**What you need to do:** Repeat only what runs from the line with "Find the location" through the last line of the data below, both included, keeping every word as it is and leaving out the pictures.

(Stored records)
========

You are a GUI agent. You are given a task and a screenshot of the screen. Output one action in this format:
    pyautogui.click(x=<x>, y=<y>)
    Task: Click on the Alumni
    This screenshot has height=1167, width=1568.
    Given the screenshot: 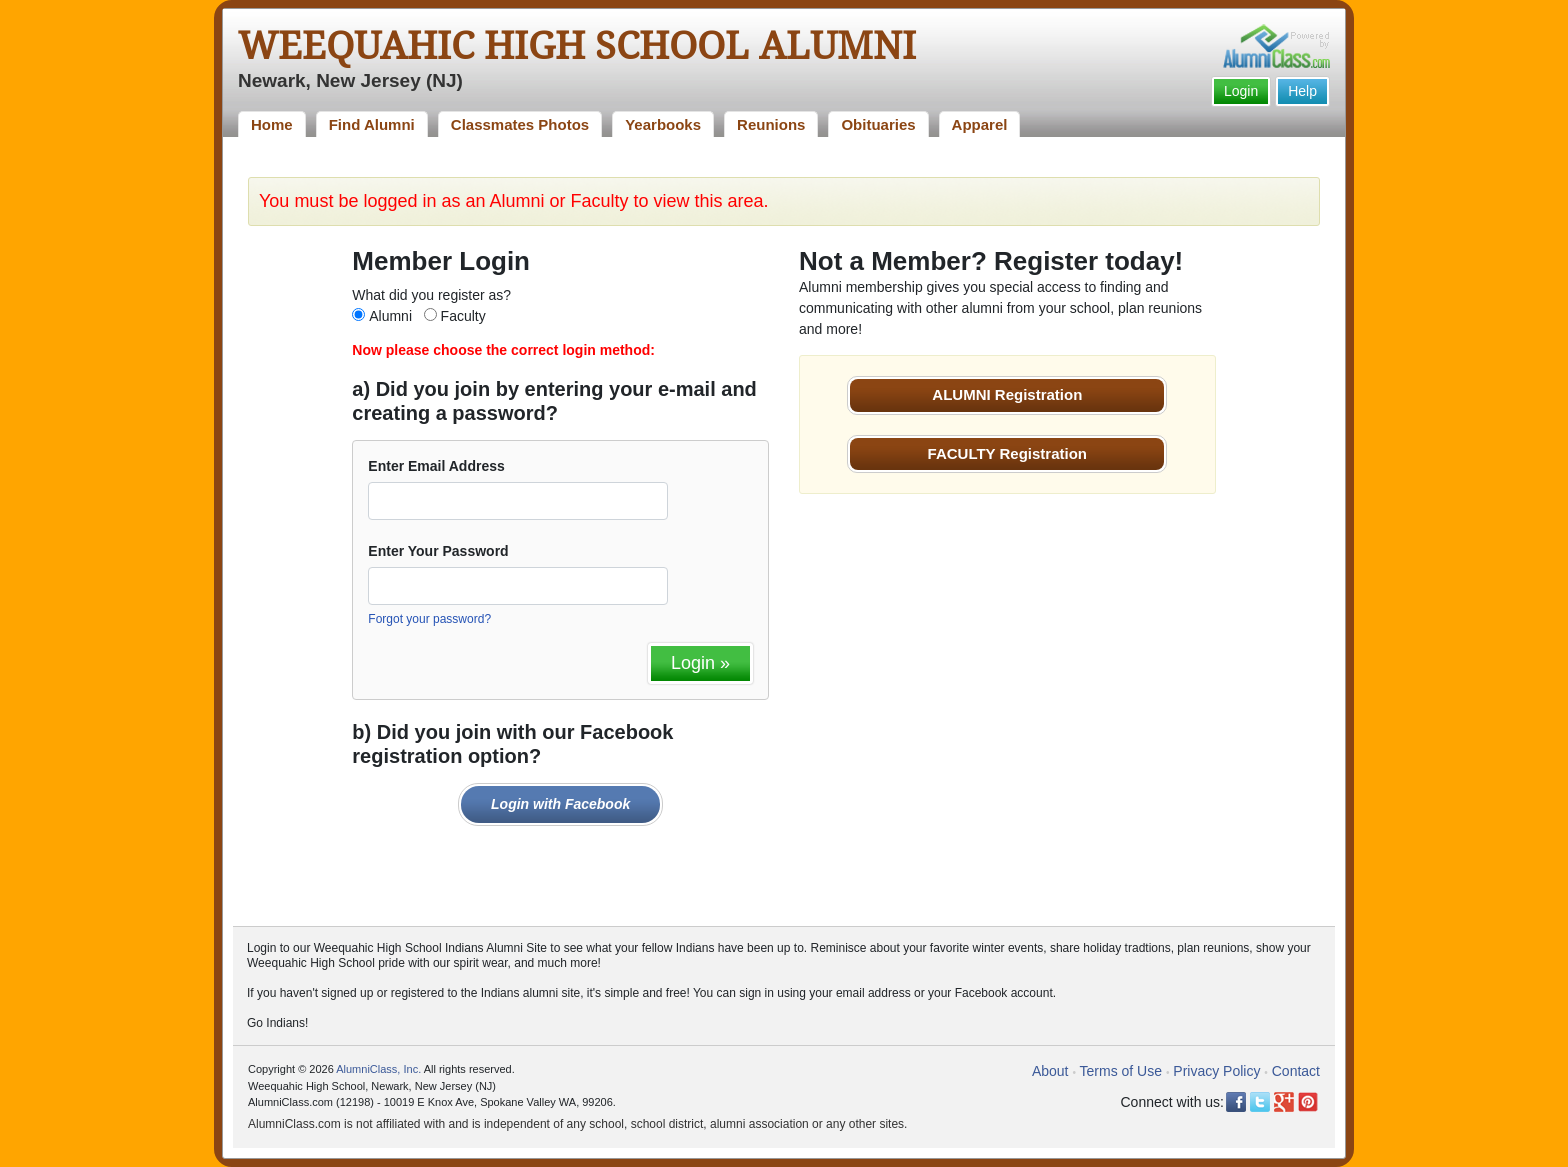 What is the action you would take?
    pyautogui.click(x=390, y=316)
    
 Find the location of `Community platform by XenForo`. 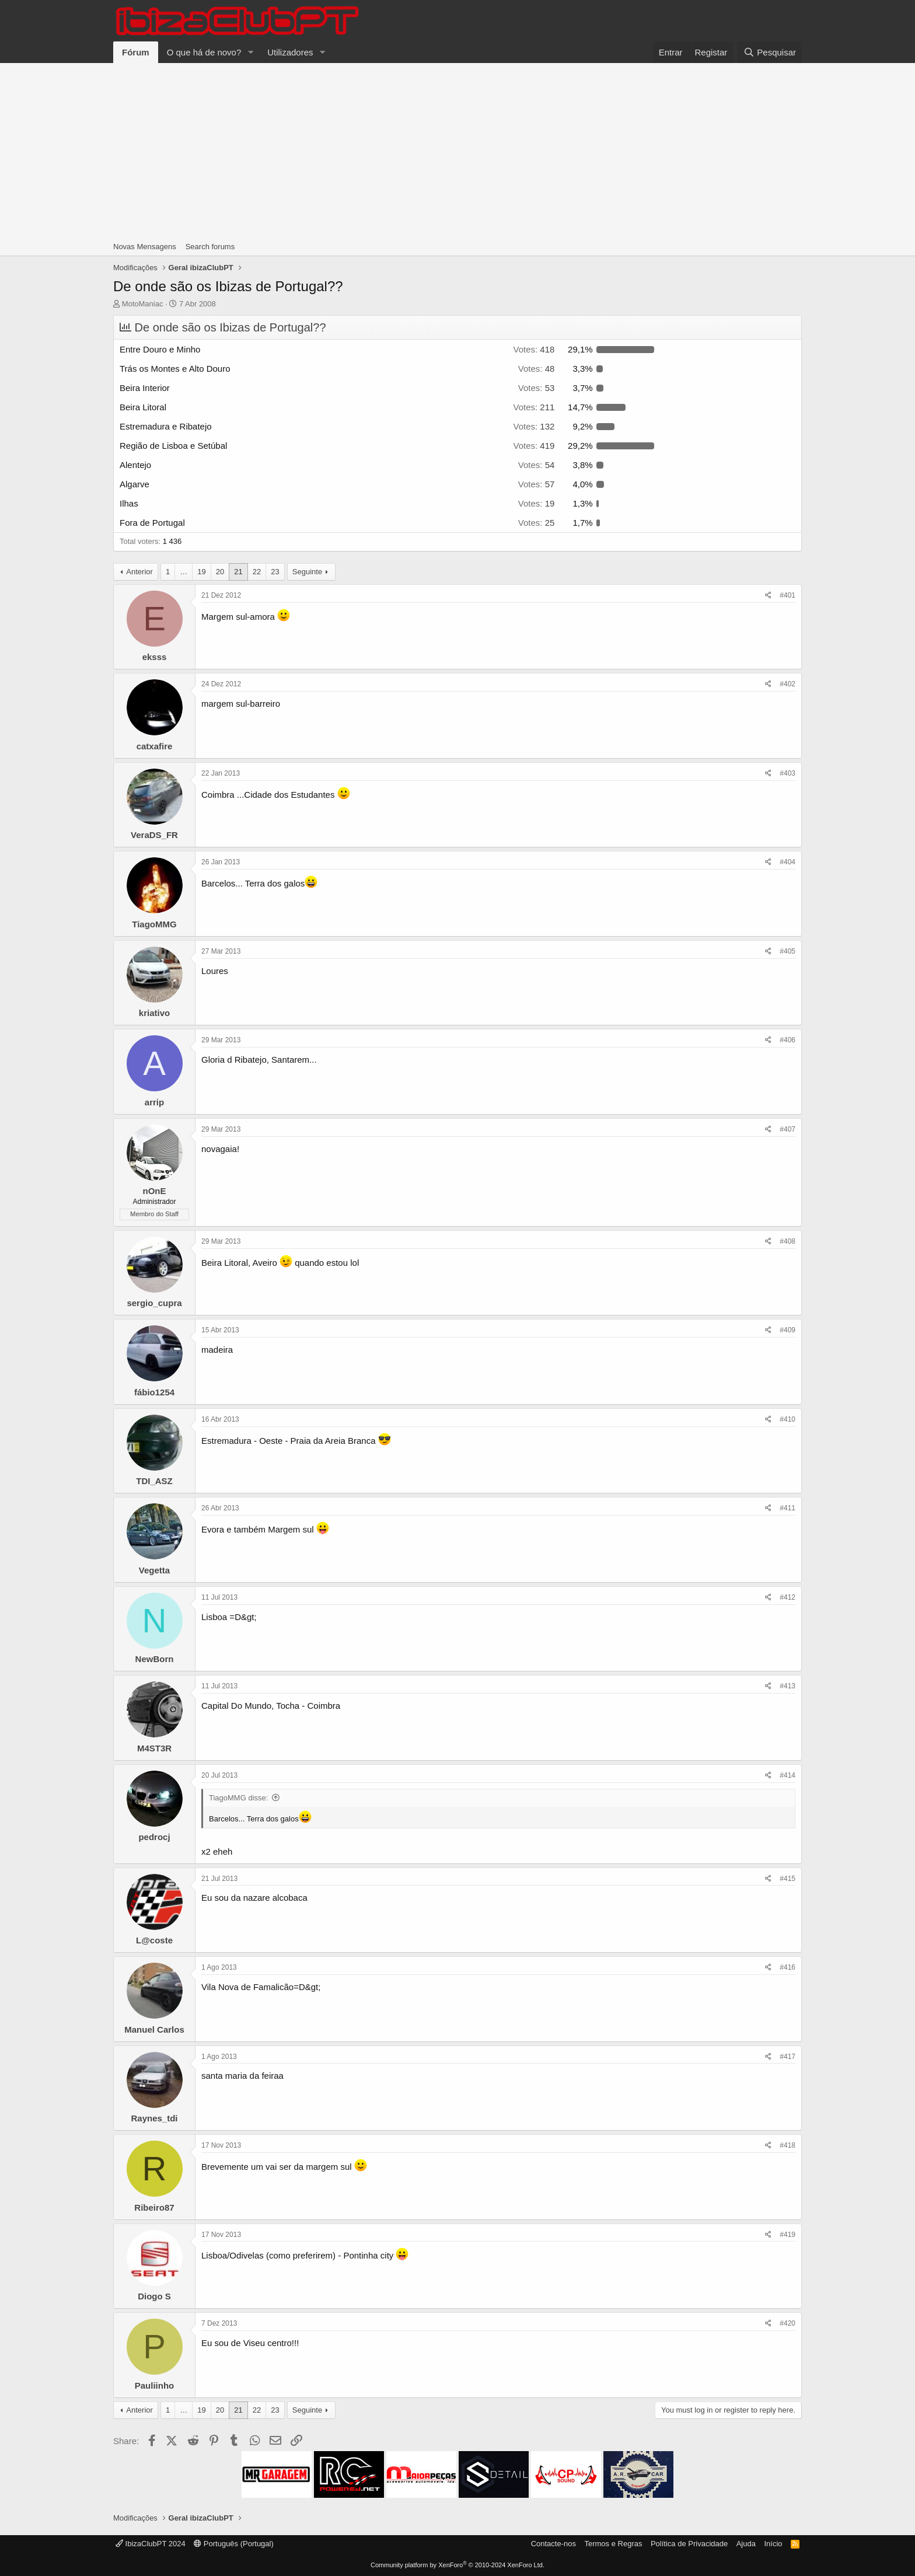

Community platform by XenForo is located at coordinates (457, 2564).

========

**Reply to the exercise:**
 Find the location of `Community platform by XenForo`. 

Community platform by XenForo is located at coordinates (457, 2564).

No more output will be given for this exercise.